Moments after Nicola Kalinic unintentionally glanced a header past Gigio Donnarumma to give Juventus a four-goal lead in the Coppa Italia Final, a shot of Milan Coach Gennaro Gattuso flashed across the television screen.
He was standing on the touchline, hands on hips, looking utterly crestfallen. It’s impossible to know what was going through his mind, but to hazard a guess, it must’ve been something along the lines of “How can anyone topple this?”
It’s a sentiment that’s echoed by millions of fans around the Peninsula and further afield. How can anyone stop this all-conquering machine that The Old Lady has morphed into over the last seven years? With four Coppa Italias, seven league titles in a row, four consecutive domestic doubles, and financial muscle that leaves all would-be challengers eating dust. If Juve were a superhero, they’d be Thanos from the latest Avengers movie.
It’s a dynasty never before witnessed in Italian football, in statistical terms surpassing everything that’s come before them: the mythical Il Grande Torino, Arrigo Sacchi’s Milan, Maradona’s Napoli, the Inter of Roberto Mancini and Jose Mourinho, and even the Juve sides of Giovanni Trapattoni and Marcello Lippi all pale in comparison. The longevity of their dominance is staggering.
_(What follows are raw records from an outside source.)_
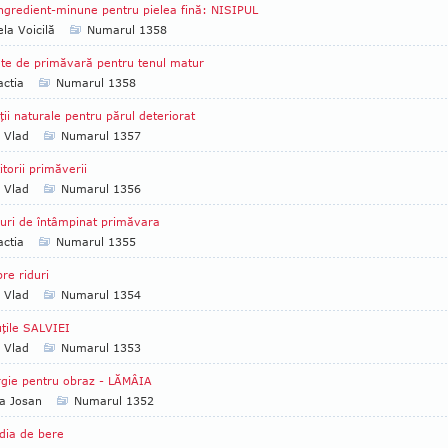
ngredient-minune pentru pielea fină: NISIPUL
la Voicilă
Numarul 1358
te de primăvară pentru tenul matur
ctia
Numarul 1358
ţii naturale pentru părul deteriorat
a Vlad
Numarul 1357
itorii primăverii
a Vlad
Numarul 1356
uri de întâmpinat primăvara
ctia
Numarul 1355
re riduri
a Vlad
Numarul 1354
uţile SALVIEI
a Vlad
Numarul 1353
gie pentru obraz - LĂMÂIA
a Josan
Numarul 1352
dia de bere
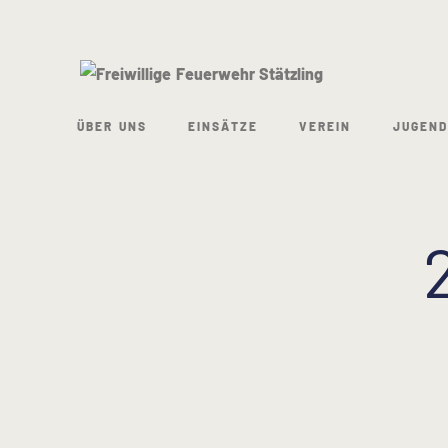
ÜBER UNS
EINSÄTZE
VEREIN
JUGEND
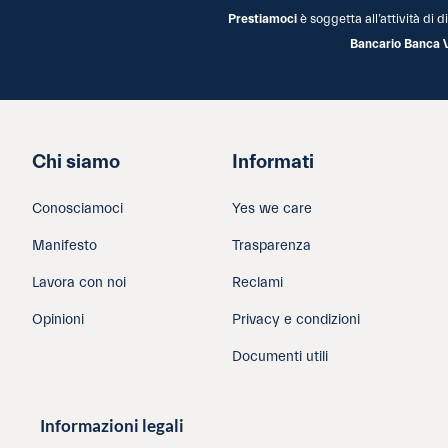
Prestiamoci
è soggetta all’attività di
Bancario Banca 
Chi siamo
Informati
Conosciamoci
Yes we care
Manifesto
Trasparenza
Lavora con noi
Reclami
Opinioni
Privacy e condizioni
Documenti utili
Informazioni legali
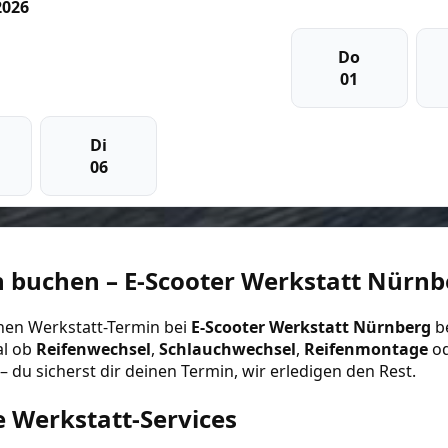
2026
Do
01
Di
06
 buchen – E-Scooter Werkstatt Nürnb
nen Werkstatt-Termin bei
E-Scooter Werkstatt Nürnberg
b
al ob
Reifenwechsel
,
Schlauchwechsel
,
Reifenmontage
od
– du sicherst dir deinen Termin, wir erledigen den Rest.
 Werkstatt-Services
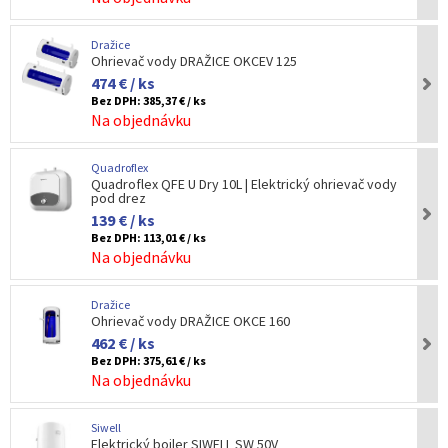
Dražice
Ohrievač vody DRAŽICE OKCEV 125
474 € / ks
Bez DPH:
385,37 € / ks
Na objednávku
Quadroflex
Quadroflex QFE U Dry 10L | Elektrický ohrievač vody
pod drez
139 € / ks
Bez DPH:
113,01 € / ks
Na objednávku
Dražice
Ohrievač vody DRAŽICE OKCE 160
462 € / ks
Bez DPH:
375,61 € / ks
Na objednávku
Siwell
Elektrický bojler SIWELL SW 50V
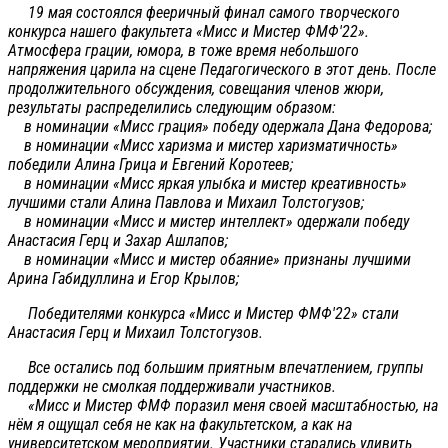
19 мая состоялся фееричный финал самого творческого
конкурса нашего факультета «Мисс и Мистер ФМФ'22».
Атмосфера грации, юмора, в тоже время небольшого
напряжения царила на сцене Педагогического в этот день. После
продолжительного обсуждения, совещания членов жюри,
результаты распределились следующим образом:
в номинации «Мисс грация» победу одержала Дана Федорова;
в номинации «Мисс харизма и мистер харизматичность»
победили Алина Грица и Евгений Коротеев;
в номинации «Мисс яркая улыбка и мистер креативность»
лучшими стали Алина Павлова и Михаил Толстогузов;
в номинации «Мисс и мистер интеллект» одержали победу
Анастасия Герц и Захар Ашлапов;
в номинации «Мисс и мистер обаяние» признаны лучшими
Арина Габидуллина и Егор Крылов;
Победителями конкурса «Мисс и Мистер ФМФ'22» стали
Анастасия Герц и Михаил Толстогузов.
Все остались под большим приятным впечатлением, группы
поддержки не смолкая поддерживали участников.
«Мисс и Мистер ФМФ поразил меня своей масштабностью, на
нём я ощущал себя не как на факультетском, а как на
университетском мероприятии. Участники старались удивить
What has been lost by many, or willfully ignored - be they fans of rival teams or onlookers who merely see Juve racking up titles like they’re going out of fashion - in the narrative of this Juve-dominated landscape is that their success isn’t fuelled by Qatari or Emirati petrodollars, or by a Russian oligarch or an American conglomerate.
Their success can be put down to shrewd, strategic planning, forward thinking and perhaps most crucially, all boats rowing in the same direction. They’re the antithesis to the way PSG rode roughshod over Ligue 1. Juve have earned this supremacy.
What has set Juve apart from everyone else in Serie A has been the sheer level of organisation within the structure of the club. To be a little more specific, the proficiency at the top of the sporting hierarchy, from club President Andrea Agnelli down to general manager Beppe Marotta to sporting director Fabio Paratici, they all sing from the same hymn sheet.
It might sound absurdly simple and rather logical, but the trio all work together, along with first Antonio Conte and later Max Allegri, to work out a financial budget and identify transfer targets at the end of the season for the following campaign. Hardly rocket science.
Maurizio Sarri constantly bemoaned the strength in depth of the Juve squad throughout the season. Whilst it’s true Juve are now in a position to spend €90m on two wingers, it must be remembered this wasn’t always the case.
Cast your mind back to the summer of 2011. Milan had just won the Serie A title and Juve had finished seventh for the second consecutive season, and revenues were down to €150m. Club owners Fiat issued Juve a €100m loan to reboot the franchise, so to speak, in a bid to regain their position in the upper echelons of the league. Their most expensive signing was Mirko Vucinic for €15m, but their most important was Andrea Pirlo, who cost nothing.
Milan spent twice that amount last summer, and failed miserably at even cracking the top four, let alone challenge for the league. They signed Leo Bonucci from Juve for €42m, a figure the Bianconeri wouldn’t reach until signing Paulo Dybala in the summer of 2015, after four consecutive titles.
Inter spent just shy of €90m on Stevan Jovetic, Joao Mario and Gabigol less than two years ago, and none of them currently reside in Milan. Money is not the issue, being intelligent with its usage is.
Surveying the decimated Italian football scene, who’s in a position to dethrone The Old Lady? It makes for a depressing sight. Roma and Napoli in recent times have tried and failed – the latter admirably so – ultimately flying too close to the sun before getting burned. The two Milanese giants stagger from one disastrous season to the next, each taking turns in outdoing each other on the embarrassment scale. The city of Milan hasn’t seen Champions League football for the better part of five years, and both look aeons away from a serious title tilt.
What we are left with is one club that’s pulling further and further away financially, which in turn consigns everyone else to also-rans. Calcio’s best hope is for Roma and Napoli to build on, rather than dismantle, all of the good work that was achieved this season. Yet Roma still may not be out of the entangled web of FFP, and you get the sense that the Sarri era at the San Paolo is reaching the endgame, with players also leaving in tow.
One would be very brave to bet against the Bianconeri winning a fifth domestic double next season on Betting Sites. With rumours swirling around Turin of a mini purge of the squad in order to keep Allegri on the Juve bench, they could well be stronger than ever in 2018-19.
There’s always the relegation battle to look forward to.